Written by Katy Campbell • Published 13th August 2012
Considering I have never had Olympic fever before, I caught the London 2012 Olympic bug with a vengeance. For me, one of the most special aspects of this type of event is when you catch yourself absorbed in a sport you didn’t even know existed, such as dancing horses or rhythmic gymnastics. The Games has an uncanny way of turning even the most unpatriotic citizen into a proud Briton. My friend announced that this was the first time he relished referring to himself as British rather than Scottish. It’s this ability to bring the United Kingdom together that has been so awe-inspiring over the last 18 days – even Andy Murray managed to crack a smile!
This has been Britain’s most successful Olympics ever, winning 18 more medals than we did in Beijing. On top of this, London is now the first city to have played host to the Games three times. I am already buzzing about 2016 when the Olympics are in Rio, and our incredible athletes can fight once again to achieve National glory.

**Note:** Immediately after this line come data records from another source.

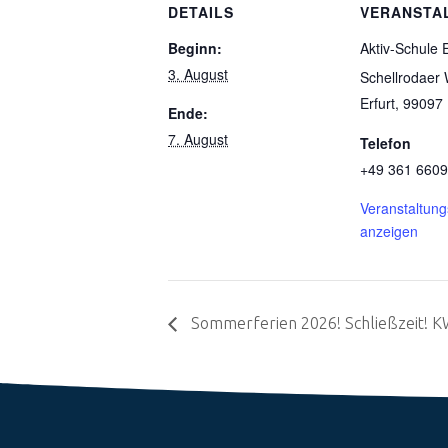
DETAILS
VERANSTA
Beginn:
Aktiv-Schule E
3. August
Schellrodaer
Erfurt
,
99097
Ende:
7. August
Telefon
+49 361 660
Veranstaltung
anzeigen
Sommerferien 2026! Schließzeit! K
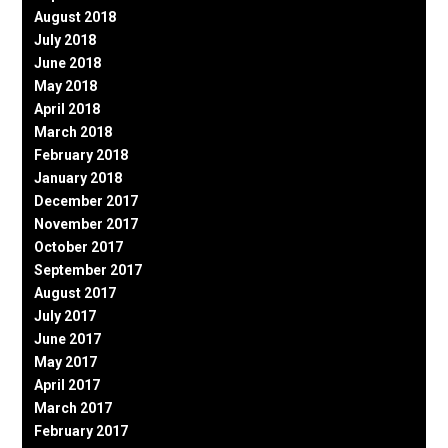
August 2018
July 2018
June 2018
May 2018
April 2018
March 2018
February 2018
January 2018
December 2017
November 2017
October 2017
September 2017
August 2017
July 2017
June 2017
May 2017
April 2017
March 2017
February 2017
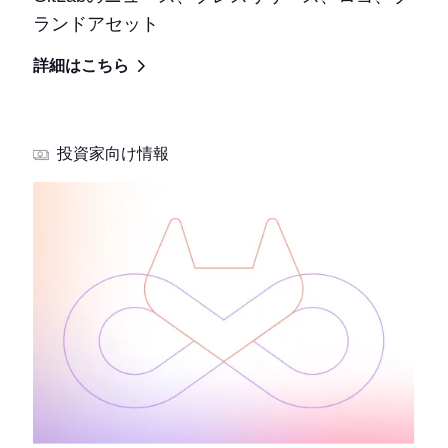
ランドアセット
詳細はこちら
投資家向け情報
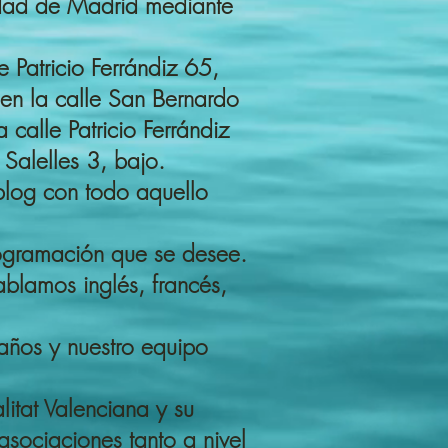
iudad de Madrid mediante
 Patricio Ferrándiz 65,
en la calle San Bernardo
calle Patricio Ferrándiz
 Salelles 3, bajo.
 blog con todo aquello
programación que se desee.
ablamos inglés, francés,
años y nuestro equipo
itat Valenciana y su
sociaciones tanto a nivel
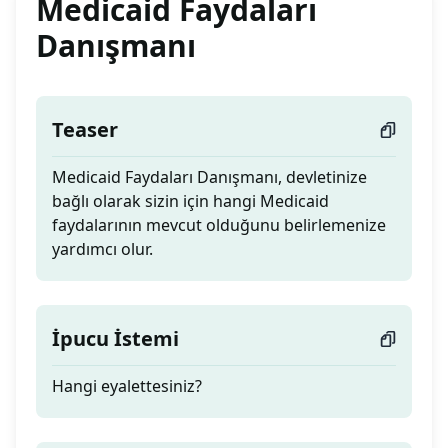
Medicaid Faydaları
Danışmanı
Teaser
Medicaid Faydaları Danışmanı, devletinize
bağlı olarak sizin için hangi Medicaid
faydalarının mevcut olduğunu belirlemenize
yardımcı olur.
İpucu İstemi
Hangi eyalettesiniz?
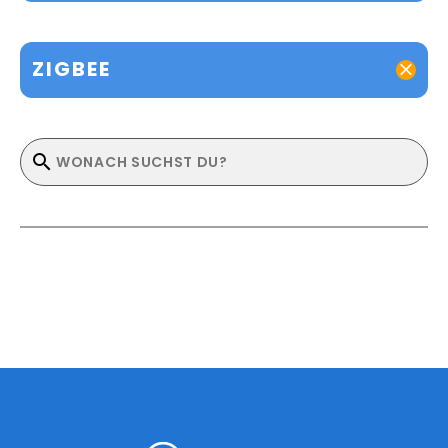
ZIGBEE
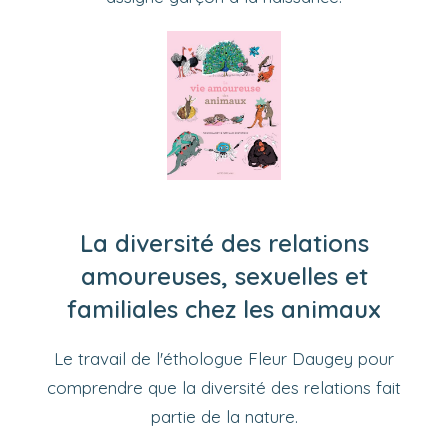
La diversité des relations
amoureuses, sexuelles et
familiales chez les animaux
Le travail de l'éthologue Fleur Daugey pour
comprendre que la diversité des relations fait
partie de la nature.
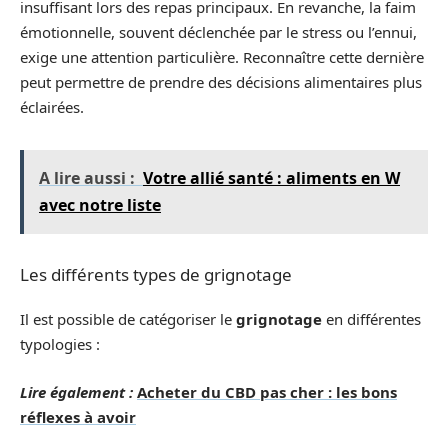
insuffisant lors des repas principaux. En revanche, la faim
émotionnelle, souvent déclenchée par le stress ou l’ennui,
exige une attention particulière. Reconnaître cette dernière
peut permettre de prendre des décisions alimentaires plus
éclairées.
A lire aussi :
Votre allié santé : aliments en W
avec notre liste
Les différents types de grignotage
Il est possible de catégoriser le
grignotage
en différentes
typologies :
Lire également :
Acheter du CBD pas cher : les bons
réflexes à avoir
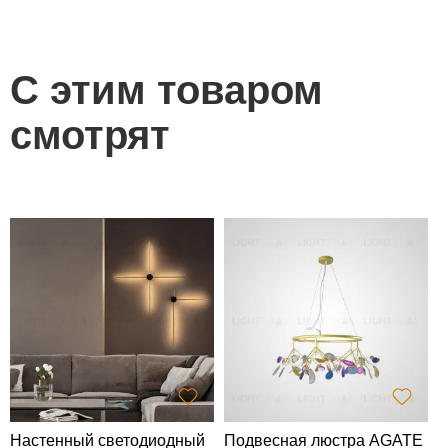
С этим товаром
смотрят
С
d
1
Настенный светодиодный
Подвесная люстра AGATE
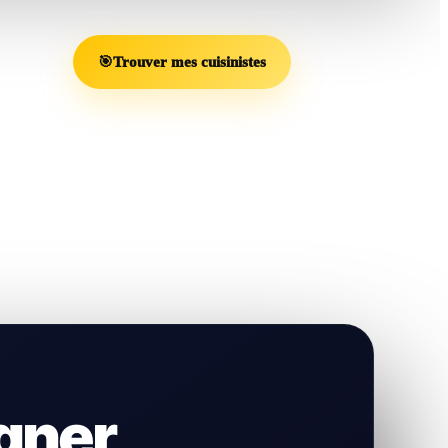
🎯
Trouver mes cuisinistes
gner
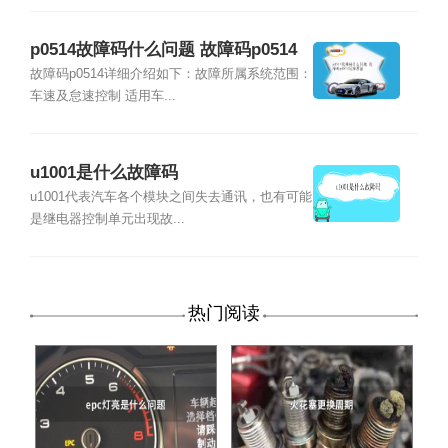
p0514故障码什么问题 故障码p0514
故障原因
故障码p0514详细介绍如下：故障所属系统范围：
车速及怠速控制 适用车...
u1001是什么故障码
u1001代表汽车各个模块之间失去通讯，也有可能
是继电器控制单元出现故...
热门阅读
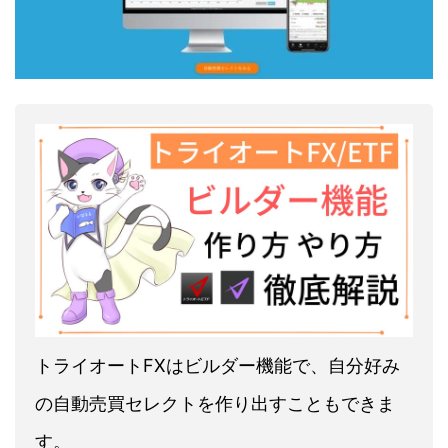
トライオートFXはビルダー機能で、自分好み
の自動売買セレクトを作り出すこともできま
す。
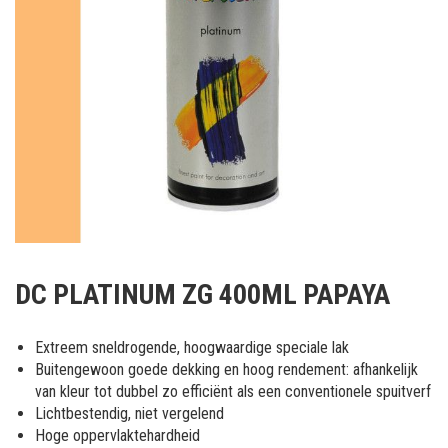
Ga
naar
DC PLATINUM ZG 400ML PAPAYA
het
begin
van
Extreem sneldrogende, hoogwaardige speciale lak
de
Buitengewoon goede dekking en hoog rendement: afhankelijk
afbeeldingen-
van kleur tot dubbel zo efficiënt als een conventionele spuitverf
gallerij
Lichtbestendig, niet vergelend
Hoge oppervlaktehardheid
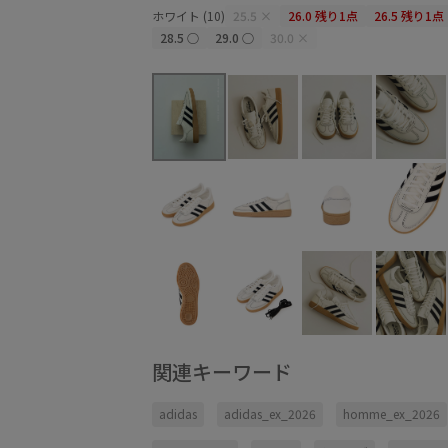
ホワイト (10)
25.5
×
26.0
残り1点
26.5
残り1点
28.5
○
29.0
○
30.0
×
関連キーワード
adidas
adidas_ex_2026
homme_ex_2026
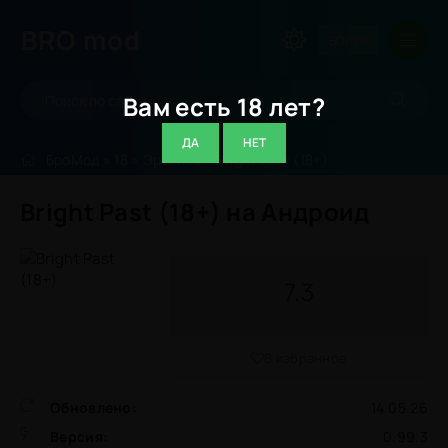
BRO
mod
ВОЙТИ
Вам есть 18 лет?
ДА
НЕТ
БроМод
»
18
»
Эротика
» Bright Past (18+)
Bright Past (18+) на Андроид
7.3
В избранное
Обновлено:
14.05.26
Версия:
0.99.3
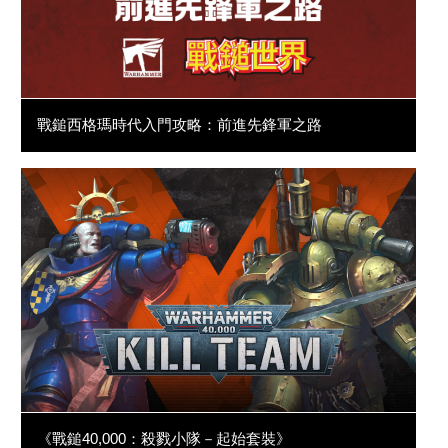
戰鎚西格瑪時代入門攻略：前進先鋒軍之路
《戰鎚40,000：殺戮小隊－起始套裝》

London 2012 had the privilege of hosting many ‘first times’ which portrayed how the world is progressing. It was the first year that women’s boxing has ever been included in the Games and it was Nicola Adams who filled the UK with pride as she won her first Olympic gold medal. It was also the first time that Britain had entrants into every single sport. But probably the most important premier was that two women were allowed to represent Saudi Arabia in track and judo events. Even though neither of them came close to winning, they became heroes in London.
The tagline for 2012 has been to “inspire a generation” – and it has. According to the London School of Economics, there has been an 11% rise in cycling around Britain, which means 13 million Britons have been spurred on by the victory of the Velodrome. I am certain it will not end here.
The Government have promised us that the Olympics will not be forgotten and prosperity will follow; we will use the success of London 2012 to boost the depleted economy. This is already happening; £7 billion worth of contracts have been drawn up and signed creating jobs for tens of thousands of people who would have otherwise remained out of work. Sports will once again become a staple of our society, opening doors for our talented youth.
It really has been a memorable occasion. Even though there still exist sceptics who insist that it was all a waste of time and money, they are simply wrong. Britain proved its worth and put us back on the map: A small island once again ready to compete with the big dogs.
Of course, it doesn’t all end here. Now the baton has been handed over to the Paralympics, which will show us the resilience of the human body and what can be achieved in the face of adversity.